Experimental Observation and Characterization of Microtearing Modes in a Toroidal Fusion Plasma

The Reversed Field Pinch (RFP) device has nowadays achieved the Quasi Single Helicity (QSH) scenario as its standard way of operation. This magnetic configuration features a central plasma volume with good magnetic surfaces and appearance of transport barriers with reduced heat transport. In such plasmas microturbulence is invoked as responsible for a non-negligible level of transport beyond collisional limits, as for the other classes of toroidal fusion devices. Recently, a theoretical stability analysis of microtearing modes in RFP, performed by means of the GS2 code, indeed revealed the QSH states to be prone to microtearing modes. In striking contrast with the body of theoretical work on microturbulence in fusion plasmas, the number of experimental investigations is fairly limited; most proofs about the existence of the microturbulence are indeed deduced from measurements of largescale quantities (profiles, fluxes, flows, etc...), and a number of supplementary hypotheses to link the micro- and the macro-scales are needed. We provide here the first direct observations in laboratory plasma of the presence of microtearing modes in the plasma core. The measurements are carried out in the RFX-mod device by means of a system of in-vessel probes located at the wall, capable of detecting magnetic fluctuations with high time and space resolution.
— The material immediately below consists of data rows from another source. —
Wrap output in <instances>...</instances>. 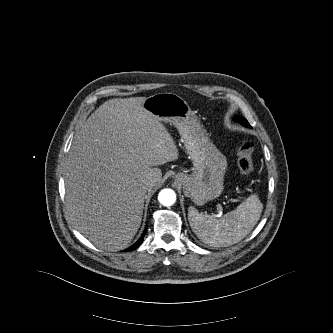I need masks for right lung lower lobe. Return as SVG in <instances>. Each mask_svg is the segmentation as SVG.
<instances>
[{
    "instance_id": "right-lung-lower-lobe-1",
    "label": "right lung lower lobe",
    "mask_w": 333,
    "mask_h": 333,
    "mask_svg": "<svg viewBox=\"0 0 333 333\" xmlns=\"http://www.w3.org/2000/svg\"><path fill=\"white\" fill-rule=\"evenodd\" d=\"M145 233H146V230L144 231V233H143V235L141 236V238H140V239H139L134 245H132L131 247H129V248L126 249L125 251H131V250L135 249L136 247H138V246L141 244V242H142V240H143V238H144Z\"/></svg>"
}]
</instances>
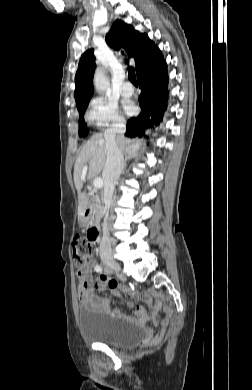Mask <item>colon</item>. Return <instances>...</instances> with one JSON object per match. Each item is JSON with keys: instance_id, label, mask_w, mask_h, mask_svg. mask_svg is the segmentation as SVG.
Returning a JSON list of instances; mask_svg holds the SVG:
<instances>
[{"instance_id": "5ec220e1", "label": "colon", "mask_w": 252, "mask_h": 390, "mask_svg": "<svg viewBox=\"0 0 252 390\" xmlns=\"http://www.w3.org/2000/svg\"><path fill=\"white\" fill-rule=\"evenodd\" d=\"M95 231L91 228L85 236H76L73 240V260L76 268L82 271L92 259L94 253Z\"/></svg>"}]
</instances>
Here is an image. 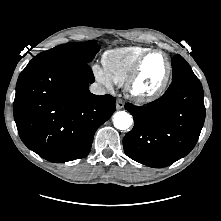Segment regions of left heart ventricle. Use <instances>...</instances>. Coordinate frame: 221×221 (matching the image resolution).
<instances>
[{"instance_id": "1", "label": "left heart ventricle", "mask_w": 221, "mask_h": 221, "mask_svg": "<svg viewBox=\"0 0 221 221\" xmlns=\"http://www.w3.org/2000/svg\"><path fill=\"white\" fill-rule=\"evenodd\" d=\"M167 71V63L162 54L150 55L144 62L142 72L137 84L140 91L150 92L162 82Z\"/></svg>"}]
</instances>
Small-scale electromagnetic modes are revealed during the helical states of the plasma; their amplitude is well correlated to the electron temperature gradient strength in the core. The identification of such instabilities in terms of microtearing modes derives from the comparison of experimental data with dedicated linear gyrokinetic simulations. The possible effect on heat transport in RFP plasma is discussed.